Nunca había podido contemplar directamente, la
figura de un Cristo que, casi sin pedir permiso, pudiera llegar con tanto
ímpetu hasta lo más hondo de mi ser. El Cristo del Amparo era nuevo, pero me
daba la impresión de que siempre había sido el compañero de mi vida, que yo
necesito tener a mi lado en todo momento.
Cuando el año
pasado me encontré con él por primera vez, no estuve seguro, de inmediato de si
era yo quien le veía o si era Él quien me miraba. En un primer momento, no tuve
tiempo de reconocer si aquello que me impresionaba tanto era el arte con que
había sido revestida su imagen o, más bien, se trataba del Espíritu de Jesús
que se había apoderado exhaustivamente de la madera, así tallada
intencionadamente. A mi alrededor, se oían espontáneas alabanzas, pronunciadas
por personas sorprendidas a causa del raro imán atrayente que se desprendía de
la totalidad viva de un Cristo inédito, pues no era como los otros.
Puedo asegurar
que yo no fui capaz de sacar de mi mismo comentario alguno. Un nudo no
corredizo atenazó mi garganta, pues la emoción de aquella visión inesperada,
por lo que tenía de mensaje inmediato e irreversible, me había dejado mudo. Yo,
necesitado de ese encuentro suavemente arrollador, anhelaba salir, lo más pronto
posible, de mi letargo petrificante y de mi rutina humana y espiritual en que
me encontraba, huérfano de frutos de vida en el fondo de mi mochila.
No puedo
asegurar que la culpa de ese estado de emergencia, en que me hallé súbitamente,
se debiera al fascinante rostro entero del nuevo Cristo del Amparo. Tal vez
eran aquellos ojos abiertos a la luz o, acaso sus labios a punto de pronunciar
la palabra que siempre había deseado oír. Las manos que apuntaban hacia algo
concreto ¿podían ser la causa? Posiblemente pudiera encontrarse también en el
dinamismo de su vestido ondulado, movido por el fresco aire de una primavera
manchada de esperanza.
En un
santiamén quise sacar una conclusión que pudiera ser la verdadera. No eran la
cara ni los ojos, ni los labios, ni las manos, ni el vestido los que desde su
rica particularidad habían herido mi sensibilidad, hecha ya sangre. No, el
verdadero culpable era Él, todo Él, su persona al completo sin perder detalle.

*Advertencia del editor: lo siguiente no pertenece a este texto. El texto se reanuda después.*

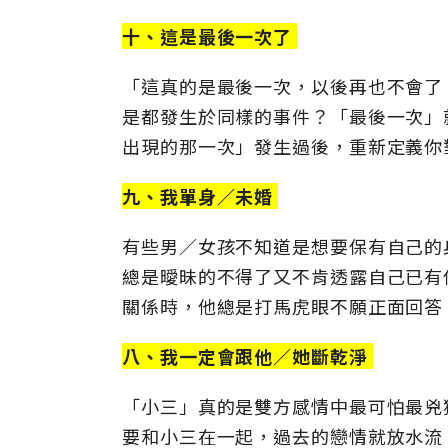
十、這是最後一次了
「這真的是最後一次，以後再也不會了
是都發生於同樣的事件？「最後一次」
出現的那一次」發生過後，重新定義你
九、我單身／未婚
有些男／女孩不知道是想要保有自己的
總是曖昧的不得了又不肯透露自己已有
關係時，他總是打馬虎眼不願正面回答
八、我一定會跟他／她斷乾淨
「小三」真的是雙方感情中最可怕最兇
要和小三在一起，過去的戀情就放水流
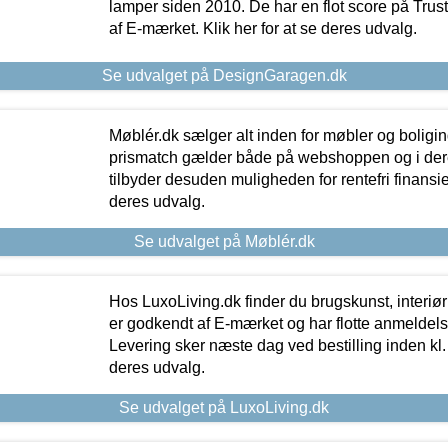
lamper siden 2010. De har en flot score på Trustpi
af E-mærket. Klik her for at se deres udvalg.
Se udvalget på DesignGaragen.dk
Møblér.dk sælger alt inden for møbler og boligi
prismatch gælder både på webshoppen og i dere
tilbyder desuden muligheden for rentefri finansier
deres udvalg.
Se udvalget på Møblér.dk
Hos LuxoLiving.dk finder du brugskunst, interiør
er godkendt af E-mærket og har flotte anmeldelse
Levering sker næste dag ved bestilling inden kl. 1
deres udvalg.
Se udvalget på LuxoLiving.dk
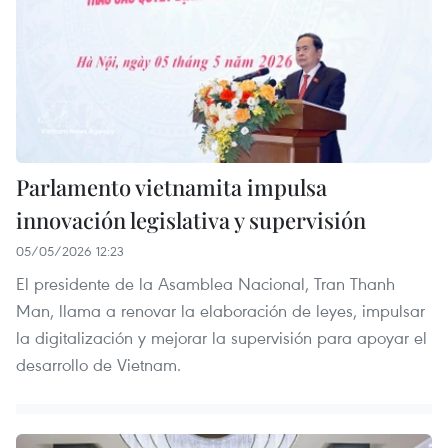
Parlamento vietnamita impulsa
innovación legislativa y supervisión
05/05/2026 12:23
El presidente de la Asamblea Nacional, Tran Thanh
Man, llama a renovar la elaboración de leyes, impulsar
la digitalización y mejorar la supervisión para apoyar el
desarrollo de Vietnam.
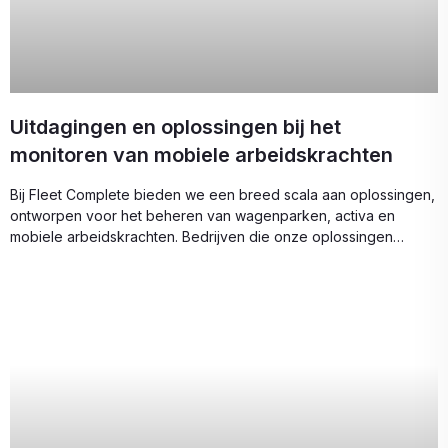
Uitdagingen en oplossingen bij het
monitoren van mobiele arbeidskrachten
Bij Fleet Complete bieden we een breed scala aan oplossingen,
ontworpen voor het beheren van wagenparken, activa en
mobiele arbeidskrachten. Bedrijven die onze oplossingen
gebruiken,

Él, en persona, era todo un vibrante mensaje vocacional de renovación, de ánimo
y de necesidad de iniciar una nueva aventura conjunta con todos los que
quisiéramos caminar con Él hacia delante, invitando a nuestra sociedad decaída
a repetir con gozo pascual: “sí, está aquí, otra vez está aquí, con nosotros”. Es
el Cristo del Amparo.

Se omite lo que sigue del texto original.